Doris Dörrie's Cherry Blossoms (just over 2 hours long), then takes two classics, an homage to both McCarey and Ozu masterpieces while making her own movie. I have not yet seen Cherry Blossoms, nor feel any urgent need to do so. While this film and social mores are different (American becomes Japanese becomes Swiss), I anticipate yet another touching portrait of awkward love and understanding for ghastly offspring that leaving me both elated and devastated..

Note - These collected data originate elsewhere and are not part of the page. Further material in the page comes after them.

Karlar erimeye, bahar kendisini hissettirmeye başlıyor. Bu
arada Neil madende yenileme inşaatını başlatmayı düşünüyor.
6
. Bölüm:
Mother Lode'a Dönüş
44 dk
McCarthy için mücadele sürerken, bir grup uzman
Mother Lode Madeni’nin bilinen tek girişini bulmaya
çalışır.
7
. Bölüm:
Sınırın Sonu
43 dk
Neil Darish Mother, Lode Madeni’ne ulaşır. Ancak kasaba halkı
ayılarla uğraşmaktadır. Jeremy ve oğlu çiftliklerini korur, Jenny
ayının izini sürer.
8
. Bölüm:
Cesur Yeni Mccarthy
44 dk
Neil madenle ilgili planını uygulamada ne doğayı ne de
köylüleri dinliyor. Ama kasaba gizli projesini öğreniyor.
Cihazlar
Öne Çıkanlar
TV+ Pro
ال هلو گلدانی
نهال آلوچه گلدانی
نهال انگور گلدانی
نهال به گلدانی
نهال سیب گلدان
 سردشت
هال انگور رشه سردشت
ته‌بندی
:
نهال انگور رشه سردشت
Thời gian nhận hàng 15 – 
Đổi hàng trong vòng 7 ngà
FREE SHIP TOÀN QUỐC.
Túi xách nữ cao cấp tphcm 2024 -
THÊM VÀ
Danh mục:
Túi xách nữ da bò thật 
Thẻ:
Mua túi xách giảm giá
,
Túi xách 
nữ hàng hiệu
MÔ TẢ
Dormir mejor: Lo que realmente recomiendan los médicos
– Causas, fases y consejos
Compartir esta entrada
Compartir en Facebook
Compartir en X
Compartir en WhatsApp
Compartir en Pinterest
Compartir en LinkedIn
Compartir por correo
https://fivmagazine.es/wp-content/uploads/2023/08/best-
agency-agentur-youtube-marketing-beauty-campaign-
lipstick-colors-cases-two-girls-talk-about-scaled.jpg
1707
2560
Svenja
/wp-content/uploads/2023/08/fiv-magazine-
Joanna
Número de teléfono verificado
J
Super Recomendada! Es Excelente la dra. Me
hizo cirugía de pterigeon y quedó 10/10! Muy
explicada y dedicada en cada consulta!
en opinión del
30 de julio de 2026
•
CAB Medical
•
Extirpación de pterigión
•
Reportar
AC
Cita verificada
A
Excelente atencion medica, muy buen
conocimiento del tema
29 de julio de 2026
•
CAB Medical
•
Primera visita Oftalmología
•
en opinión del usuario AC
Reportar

Movies get us looking at our world through different optics: when when the same movie gets translated into three separate decades: the 1930s Hollywood movie becomes the 1950s Japan story 21st century becomes the 2009 Switzerland production, we pick up cultural themes and variations that can't help but be evocative.











1 comment:

  1. " The end of the movie should be it's beginning"

    Y. Ozu

    Like the Japanese Haiku I believe after seeing this film, " Tokyo Story" that there is absolutely no waste, and each scene although seemingly static is always open ended challenging personal interpretation and at times our very humanity.This film is as simple as the Japanese garden and yet as complex as a family in turmoil.Great artists'works always exceed even their own grasp and become universal-they exceed even the very boundaries of their time and culture. Practically every frame in this Ozu film is a wonderful still photo and I'm sure he intended this to be so.